LONDON – Vaccines that use synthesized messenger RNA (mRNA) as their building blocks may be able to provide rapid protection against emerging infectious diseases in the future, a new study suggested.

The study, which used influenza virus to model the effectiveness of the novel type of vaccine, showed that after just one or two injections, it was possible to protect mice, ferrets and pigs against a normally lethal viral challenge.

As well as the effectiveness of the vaccination, one of the most encouraging features of the vaccine is that it does not require storage at low temperatures, so it has no need for the cold chain. Most, if not all, other vaccines currently in use need to be kept at 4 degrees centigrade, creating a logistical challenge for storage and delivery to those that need them.

"Once you have the sequence of your antigen, you can start to manufacture the RNA for your vaccine," Karl-Josef Kallen, chief scientific officer of CureVac GmbH, of Tübingen, Germany, told BioWorld International. "So if you received the sequence of a new virus today, for example, you could deliver a vaccine ready for use in the clinic within just six to eight weeks. With influenza, this would mean that you would have the vaccine before the epidemic peaks, rather than receiving it later."

Kallen, together with colleagues, reported the results of the study in a paper in the Nov. 25, 2012, issue of Nature Biotechnology, titled "Protective efficacy of in vitro synthesized, specific mRNA vaccines against influenza A virus infection."

Lothar Stitz, head of the Institute of Immunology, Friedrich-Loeffler-Institut, in Tübingen, Germany, and one of the corresponding authors of the paper, said: "Our data highlight the potential and advantages of prophylactic mRNA-based vaccines and make immunization against a broad range of pathogens possible. These mRNA vaccines overcome the drawbacks of many other prophylactic vaccination methods including DNA-based approaches."

Previous work by CureVac scientists had established that, despite earlier concerns that mRNA was too unstable to use in vaccines, it was possible to develop modified mRNA molecules, using naturally occurring nucleotides, that could be injected into the skin in order to stimulate an immune response.

The company has already completed Phase I and Phase IIa trials of RNA vaccines designed to stimulate an immune response directed at cancer antigens.

Those studies, aimed at developing cancer immunotherapy for prostate cancer and non-small-cell lung cancer, had shown the vaccines were safe and that a program of several frequent immunizations could stimulate a strong T-cell response.

What the researchers then wanted to know was whether they could use the same technology to induce a protective antibody response to an infectious disease. They decided to focus on influenza.

CureVac's RNA vaccines have two components. The first is synthetic mRNA. That includes the region coding for the antigen of interest, topped and tailed by segments that are not translated but which help to determine the life span of the molecule and its expression level once it reaches the target cell. The second component comprises the first component, tightly bound in a complex to an approved drug called protamine. The second component essentially plays the role of an adjuvant; no further adjuvant is needed. Both components are mixed together but do not interact with each other.

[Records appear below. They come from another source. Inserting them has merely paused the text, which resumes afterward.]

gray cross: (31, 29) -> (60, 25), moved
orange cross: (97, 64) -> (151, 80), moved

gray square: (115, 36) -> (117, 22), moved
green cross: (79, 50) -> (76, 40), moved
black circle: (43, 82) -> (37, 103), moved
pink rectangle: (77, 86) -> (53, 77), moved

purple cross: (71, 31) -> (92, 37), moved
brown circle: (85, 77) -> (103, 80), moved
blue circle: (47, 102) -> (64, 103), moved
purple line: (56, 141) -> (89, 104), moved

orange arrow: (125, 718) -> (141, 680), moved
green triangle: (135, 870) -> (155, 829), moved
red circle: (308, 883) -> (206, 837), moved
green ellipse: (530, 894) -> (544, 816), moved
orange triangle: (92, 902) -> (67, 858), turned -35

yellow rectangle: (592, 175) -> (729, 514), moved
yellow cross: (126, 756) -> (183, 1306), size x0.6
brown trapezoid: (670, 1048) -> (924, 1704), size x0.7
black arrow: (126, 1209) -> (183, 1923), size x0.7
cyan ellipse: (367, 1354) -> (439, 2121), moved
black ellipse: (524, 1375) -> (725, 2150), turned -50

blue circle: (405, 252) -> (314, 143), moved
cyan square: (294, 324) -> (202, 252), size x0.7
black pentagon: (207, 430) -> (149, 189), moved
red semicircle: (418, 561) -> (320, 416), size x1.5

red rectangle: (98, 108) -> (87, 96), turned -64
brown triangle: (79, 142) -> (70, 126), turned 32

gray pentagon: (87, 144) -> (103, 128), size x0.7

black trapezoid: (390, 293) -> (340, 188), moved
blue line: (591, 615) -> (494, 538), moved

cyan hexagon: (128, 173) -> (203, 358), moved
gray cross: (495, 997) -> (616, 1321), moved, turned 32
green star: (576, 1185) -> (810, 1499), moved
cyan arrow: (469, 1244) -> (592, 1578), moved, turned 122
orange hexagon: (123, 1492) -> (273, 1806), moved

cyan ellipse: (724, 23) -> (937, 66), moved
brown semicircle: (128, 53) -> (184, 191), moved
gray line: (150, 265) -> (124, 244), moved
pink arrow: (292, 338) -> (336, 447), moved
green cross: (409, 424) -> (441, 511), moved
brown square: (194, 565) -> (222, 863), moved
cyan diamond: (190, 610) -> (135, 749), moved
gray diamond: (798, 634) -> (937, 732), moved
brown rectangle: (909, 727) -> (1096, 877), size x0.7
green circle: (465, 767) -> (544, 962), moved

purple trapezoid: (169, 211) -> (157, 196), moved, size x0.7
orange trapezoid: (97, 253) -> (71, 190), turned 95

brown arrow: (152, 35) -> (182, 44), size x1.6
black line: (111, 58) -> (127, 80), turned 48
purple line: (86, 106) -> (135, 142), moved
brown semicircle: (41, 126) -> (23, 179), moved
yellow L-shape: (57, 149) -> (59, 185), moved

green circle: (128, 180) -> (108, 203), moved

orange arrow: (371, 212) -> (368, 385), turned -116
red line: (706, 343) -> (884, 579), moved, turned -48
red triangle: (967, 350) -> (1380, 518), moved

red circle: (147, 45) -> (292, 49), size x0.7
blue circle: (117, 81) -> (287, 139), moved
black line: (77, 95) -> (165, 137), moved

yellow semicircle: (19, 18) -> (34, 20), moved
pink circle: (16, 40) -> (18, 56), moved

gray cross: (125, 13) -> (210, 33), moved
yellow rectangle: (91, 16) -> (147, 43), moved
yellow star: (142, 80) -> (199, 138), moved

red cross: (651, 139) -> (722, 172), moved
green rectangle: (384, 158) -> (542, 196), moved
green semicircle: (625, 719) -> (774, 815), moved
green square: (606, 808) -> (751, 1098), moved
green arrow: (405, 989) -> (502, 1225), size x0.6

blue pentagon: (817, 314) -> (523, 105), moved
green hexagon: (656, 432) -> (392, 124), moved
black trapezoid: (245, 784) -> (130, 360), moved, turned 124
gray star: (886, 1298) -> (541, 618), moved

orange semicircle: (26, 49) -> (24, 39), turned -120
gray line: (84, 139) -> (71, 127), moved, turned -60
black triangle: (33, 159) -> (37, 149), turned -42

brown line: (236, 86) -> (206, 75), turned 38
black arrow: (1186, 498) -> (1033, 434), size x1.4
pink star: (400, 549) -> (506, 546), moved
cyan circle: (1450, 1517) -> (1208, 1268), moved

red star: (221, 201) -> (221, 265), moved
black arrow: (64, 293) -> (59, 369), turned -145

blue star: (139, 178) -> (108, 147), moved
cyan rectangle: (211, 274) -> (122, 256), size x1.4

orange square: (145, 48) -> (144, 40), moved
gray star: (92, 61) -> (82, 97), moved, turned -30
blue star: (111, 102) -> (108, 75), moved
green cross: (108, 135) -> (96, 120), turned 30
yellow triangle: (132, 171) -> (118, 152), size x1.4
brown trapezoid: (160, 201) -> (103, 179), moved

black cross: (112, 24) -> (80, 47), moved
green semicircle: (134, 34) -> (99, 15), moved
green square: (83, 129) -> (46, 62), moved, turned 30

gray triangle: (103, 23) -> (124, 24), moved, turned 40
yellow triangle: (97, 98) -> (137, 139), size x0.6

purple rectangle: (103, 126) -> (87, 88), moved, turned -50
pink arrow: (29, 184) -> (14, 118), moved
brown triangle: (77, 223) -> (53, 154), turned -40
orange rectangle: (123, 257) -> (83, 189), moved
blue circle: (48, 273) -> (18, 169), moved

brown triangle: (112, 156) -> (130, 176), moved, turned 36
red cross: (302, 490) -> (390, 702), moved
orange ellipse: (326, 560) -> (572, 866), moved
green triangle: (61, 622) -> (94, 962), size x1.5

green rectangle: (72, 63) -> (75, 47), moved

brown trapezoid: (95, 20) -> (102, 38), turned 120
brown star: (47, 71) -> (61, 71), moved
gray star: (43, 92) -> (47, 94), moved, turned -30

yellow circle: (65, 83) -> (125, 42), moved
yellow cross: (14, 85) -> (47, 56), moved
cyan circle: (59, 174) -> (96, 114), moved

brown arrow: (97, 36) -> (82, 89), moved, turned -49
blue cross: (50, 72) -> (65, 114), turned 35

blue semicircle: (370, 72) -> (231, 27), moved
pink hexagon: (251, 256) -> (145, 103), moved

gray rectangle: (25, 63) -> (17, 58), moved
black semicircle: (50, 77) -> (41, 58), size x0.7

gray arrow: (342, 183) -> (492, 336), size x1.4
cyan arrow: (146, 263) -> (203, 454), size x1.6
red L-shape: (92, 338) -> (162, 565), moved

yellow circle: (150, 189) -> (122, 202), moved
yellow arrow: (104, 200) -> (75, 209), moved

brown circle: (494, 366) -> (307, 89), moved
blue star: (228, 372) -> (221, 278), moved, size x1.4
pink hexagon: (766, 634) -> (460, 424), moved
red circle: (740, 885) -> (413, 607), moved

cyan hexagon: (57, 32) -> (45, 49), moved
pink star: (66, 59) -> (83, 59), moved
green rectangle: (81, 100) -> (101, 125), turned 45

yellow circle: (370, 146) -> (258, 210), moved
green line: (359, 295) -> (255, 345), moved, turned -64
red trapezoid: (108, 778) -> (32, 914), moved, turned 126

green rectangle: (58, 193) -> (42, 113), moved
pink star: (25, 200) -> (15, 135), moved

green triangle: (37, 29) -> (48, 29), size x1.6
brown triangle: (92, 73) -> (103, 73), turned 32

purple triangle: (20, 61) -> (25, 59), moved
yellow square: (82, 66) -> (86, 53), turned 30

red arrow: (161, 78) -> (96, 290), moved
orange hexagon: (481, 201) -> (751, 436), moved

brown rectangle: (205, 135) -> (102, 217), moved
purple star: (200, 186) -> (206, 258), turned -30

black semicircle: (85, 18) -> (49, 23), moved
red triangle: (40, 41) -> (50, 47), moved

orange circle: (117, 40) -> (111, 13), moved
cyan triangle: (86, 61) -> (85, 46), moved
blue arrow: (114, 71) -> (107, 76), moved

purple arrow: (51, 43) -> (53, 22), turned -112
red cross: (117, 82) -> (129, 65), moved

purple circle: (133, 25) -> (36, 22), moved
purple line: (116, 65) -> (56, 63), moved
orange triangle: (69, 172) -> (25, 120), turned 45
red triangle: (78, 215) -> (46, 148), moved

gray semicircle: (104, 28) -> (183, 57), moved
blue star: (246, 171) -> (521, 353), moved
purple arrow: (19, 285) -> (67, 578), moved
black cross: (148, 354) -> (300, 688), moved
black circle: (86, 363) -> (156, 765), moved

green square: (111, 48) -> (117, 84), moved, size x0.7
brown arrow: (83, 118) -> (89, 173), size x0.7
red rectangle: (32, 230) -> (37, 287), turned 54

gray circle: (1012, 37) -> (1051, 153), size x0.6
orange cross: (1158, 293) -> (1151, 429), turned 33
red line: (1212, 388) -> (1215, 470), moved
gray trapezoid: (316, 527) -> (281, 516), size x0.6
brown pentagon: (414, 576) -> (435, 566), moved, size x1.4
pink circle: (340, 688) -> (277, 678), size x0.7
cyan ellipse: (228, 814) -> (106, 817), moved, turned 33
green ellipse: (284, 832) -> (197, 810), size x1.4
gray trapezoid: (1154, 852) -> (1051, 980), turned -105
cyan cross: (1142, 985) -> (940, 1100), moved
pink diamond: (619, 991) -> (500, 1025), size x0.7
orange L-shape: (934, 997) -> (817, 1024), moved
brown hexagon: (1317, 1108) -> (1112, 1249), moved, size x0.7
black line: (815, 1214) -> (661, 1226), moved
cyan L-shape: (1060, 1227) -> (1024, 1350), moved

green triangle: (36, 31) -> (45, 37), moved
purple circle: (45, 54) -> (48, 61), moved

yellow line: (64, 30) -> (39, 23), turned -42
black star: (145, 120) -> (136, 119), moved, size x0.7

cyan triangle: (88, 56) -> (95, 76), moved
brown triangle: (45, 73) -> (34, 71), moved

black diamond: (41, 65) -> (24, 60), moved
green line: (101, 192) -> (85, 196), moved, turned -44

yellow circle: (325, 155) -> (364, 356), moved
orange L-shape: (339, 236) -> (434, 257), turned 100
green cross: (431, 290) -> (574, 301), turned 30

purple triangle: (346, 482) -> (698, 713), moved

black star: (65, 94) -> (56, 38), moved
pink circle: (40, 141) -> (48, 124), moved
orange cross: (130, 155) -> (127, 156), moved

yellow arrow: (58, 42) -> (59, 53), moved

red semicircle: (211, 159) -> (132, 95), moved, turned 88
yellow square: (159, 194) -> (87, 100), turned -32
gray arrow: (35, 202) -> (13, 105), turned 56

Kallen explained what happens when the vaccine is injected into the skin, which is full of immunologically active cells: "The mRNA vaccine is internalized by these cells, and the first component – the mRNA – is transcribed into the viral protein. The second, protamine-complexed component ends up in the endosomes of the cells, where it activates the Toll-like receptor 7 system, which alerts the immune system to danger. The beauty of this twofold approach is that we deliver the antigen to the immunologically active cells at the same time as we tell them to look out for danger."

For the study reported in Nature Biotechnology, initial tests used vaccine containing the mRNA coding for the full-length hemagglutinin protein of the influenza strain A/PuertoRico/8/1934.

Investigations showed that the vaccine was immunogenic and that it induced balanced B-cell and T-cell responses in mice. The immunized mice were protected against death and disease following an infectious challenge, by a response involving protective antibodies.

Using further hemagglutinin-specific vaccines, the authors showed that all vaccines induced full protection against lethal infections, including H1N1pdm09 swine flu and H5N1 bird flu virus. Vaccination worked in both newborn and aged mice.

Further studies showed that a multicomponent hemagglutinin and neuraminidase mRNA vaccine provided full protection in mice against influenza A/PR8 with just a single-dose immunization. In addition, the mRNA vaccines were immunogenic in ferrets, and in pigs.

"These results are exciting and encouraging," said Ingmar Hoerr, CEO of CureVac. "We are now going to carry on with our cancer immunotherapy work, and will consider how best to take our work on vaccination against infectious diseases forward in order to obtain proof of concept in humans. We hope to announce these plans within a couple of months and to demonstrate that mRNA-based vaccination is a truly disruptive technology that can advance vaccinology."